Penyelesaian Sengketa


Sengketa terjadi karena terdapat situasi dimana satu pihak yang merasa dirugikan oleh pihak lain. Perasaan tidak puas akan segera muncul ke permukaan apabila terjadi conflict of interest. Pada umumnya di dalam kehidupan bermasyarakat ada beberapa cara menyelesaikan konflik yakni proses penyelesaian sengketa yang ditempuh dapat melalui cara-cara formal maupun informal.
Cara-cara  Penyelesaian Sengketa
1.1. Negosiasi
Negosiasi adalah proses tawar menawar dengan jalan berunding guna mencapai kesepakatan bersama antara satu pihak dan pihak lain.
1.2.. Mediasi
Mediasi adalah proses pengikutsertaan pihak ketiga dalam penyelesaian suatu perselisihan sebagai penasihat.
Unsur-unsur mediasi :
-          Merupakan sebuah proses penyelesaian sengketa berdasarkan perundingan.
-          Mediator terlibat dan diterima oleh para pihak yang bersengketa di dalam perundingan.
-          Mediator bertugas membantu para pihak yang bersengketa untuk mencari penyelesaian.

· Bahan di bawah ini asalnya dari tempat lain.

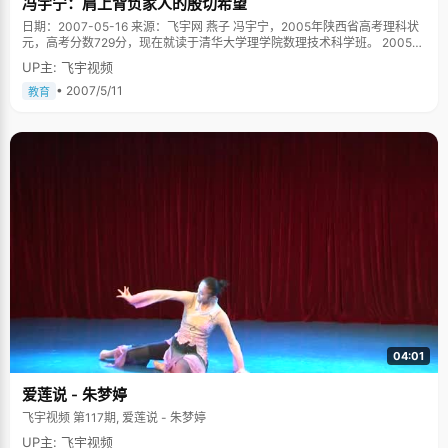
冯宇宁：肩上背负家人的殷切希望
就。 也因为这个爱好，郑伟选择了物理学，"我以后想走物理研究的路"。 从
来不补课 郑伟是一个从来不补课的学生，一是因为补课要花钱，家里经济不
日期：2007-05-16 来源：飞宇网 燕子 冯宇宁，2005年陕西省高考理科状
允许，二是郑伟觉得在学校里学踏实了，补课没必要。"在学校的时间是最重
元，高考分数729分，现在就读于清华大学理学院数理技术科学班。 2005年
要的，学什么东西都集中精力，提高效益"，郑伟说，"&lsquo;学好&rsquo;
盛夏的一个下午，风和日丽，冯爸爸焦急的站在家门口往路口张望，当冯宇
UP主: 飞宇视频
和&lsquo;学多&rsquo;是有区别的，做多少题是流于形式，关键是想明白
宁的身影出现在拐口的时候，他激动的喊道："来了来了！"赶紧用火柴点燃
了。"高一高二的时候，郑伟基本只做老师布置的习题，成绩一直都是全级前
了挂在家门头那串长长的红鞭炮，迎接考中状元的儿子，炮竹鸣响着四处飞
• 2007/5/11
教育
十名，高三时位列前三。 利用同学们补课的时间，郑伟做了自己喜欢的事
溅，冯妈妈已经爬满皱纹的双眼溢满了激动的泪水。 走出山村的农家男孩 冯
情：看小说和骑自行车。 虽然是理科生，郑伟却特别喜欢文学和哲学，高中
宇宁出生于陕西省长武县亭口乡，父母都是农民，家里有四个孩子：冯宇宁
时候就从图书馆借了很多哲学书来看，起初比较艰涩难懂，"慢慢看进去之
和三个姐姐。因为经济原因，大姐二姐小学还没毕业就辍学在家帮父母劳动
后，觉得很有意思"，郑伟说，"物理学中也有很多哲学思维，可以锻炼思辨
或是出外打工贴补家用，三姐念到了高中，因为家里经济能力只允许供一个
能力"。 骑自行车是郑伟的另一爱好。假期的时候，他经常骑车到周边的省份
人上学，无奈之下，成绩很好的三姐也被父母劝退学，全力供冯宇宁上学。
去玩，一个人沿着国道骑行，刚开始是20公里，慢慢的加到50公里。高考之
现在，姐姐们都在从事着一些很辛苦收入很微薄的职业，每次看到他们劳累
后，他骑行去了青海湖，走了很多村寨。考入北大后，郑伟加入了北大自行
的样子，冯宇宁总是感觉深深的愧疚。 自小，爸爸妈妈对冯宇宁的教育非常
车队，平时有专门的训练，偶尔会参加各种骑行活动。他身上穿的白体恤便
严格，希望他不管做什么都要做到最好，当冯宇宁贪玩不好好学习，不按时
是全国业余自行车比赛的纪念品。 有时候，学习就像骑行，需要的是充沛的
完成作业的时候，他们会生气的责骂，有时候甚至棍棒相加。稍微懂事以
体力和坚强的意志。一路上，可能会很辛苦，可能会很孤独，但是得咬牙坚
后，冯宇宁渐渐明白了父母的用心，感觉到自己身上背负着全家人的希望，
持下去，因为终点还没有到，美丽的风景就在眼前。一旦放弃，将一无所
才自觉的努力学习。"听起来似乎有些残酷，但是这些棍子为我打好了人生的
获。
基础。" 初中毕业后，冯宇宁以优异的成绩顺利升入西安市博迪中学，这里可
以为成绩好的学生免除一些学费，减轻家里的经济负担。冯宇宁是村子里第
一个到城里念高中的人，在乡里，他总是被当作学习的榜样，父母的脸上也
多了一些骄傲的光彩。 上高中之后，冯宇宁适应得很快，成绩始终保持在一
二名的位置，高二的时候，因为骄傲不免浮躁起来，课也不认真听了，偶尔
04:01
还会逃课，成绩直线下滑，从年级第一瞬间滑落到班上的十七名，这让他非
常意外。尤其是有一次数学考试，冯宇宁考了64分，前面的题都对了，后面
爱莲说 - 朱梦婷
的题都没做。老师把冯宇宁叫到办公室，指着卷子，很严肃的问冯宇宁："你
是不是抄了别人的试卷"。老师的话就像晴天霹雳，打得冯宇宁目瞪口呆，这
飞宇视频 第117期, 爱莲说 - 朱梦婷
可是他头一次被怀疑抄袭。冯爸爸得知消息后也吓坏了，赶紧放下手里的
UP主: 飞宇视频
活，从村子里赶过来给冯宇宁做思想工作。看着爸爸疤痕遍布的双手和焦急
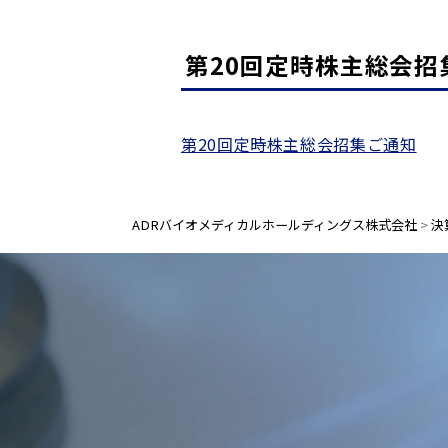
第20回定時株主総会招
第20回定時株主総会招集ご通知
ADRバイオメディカルホールディングス株式会社
>
決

-          Tujuan mediasi untuk mencapai kesepakatan yang dapat diterima pihak-pihak yang bersengketa guna mengakhiri sengketa.
1.3 Konsiliasi
Konsiliasi adalah usaha mempertemukan keinginan pihak yang berselisih untuk mencapai persetujuan dan penyelesaian. Konsiliator berkewajiban untuk menyampaikan pendapat-pendapatnya mengenai duduk persoalannya.
1.4. Arbitrase
Arbitrase adalah usaha perantara dalam meleraikan sengketa. Menurut Subekti, arbitrase merupakan suatu penyelesaian sengketa oleh seorang wasit yang berdasarkan persetujuan bahwa mereka akan tunduk atau menaati keputusan yang akan diberikan wasit yang mereka pilih.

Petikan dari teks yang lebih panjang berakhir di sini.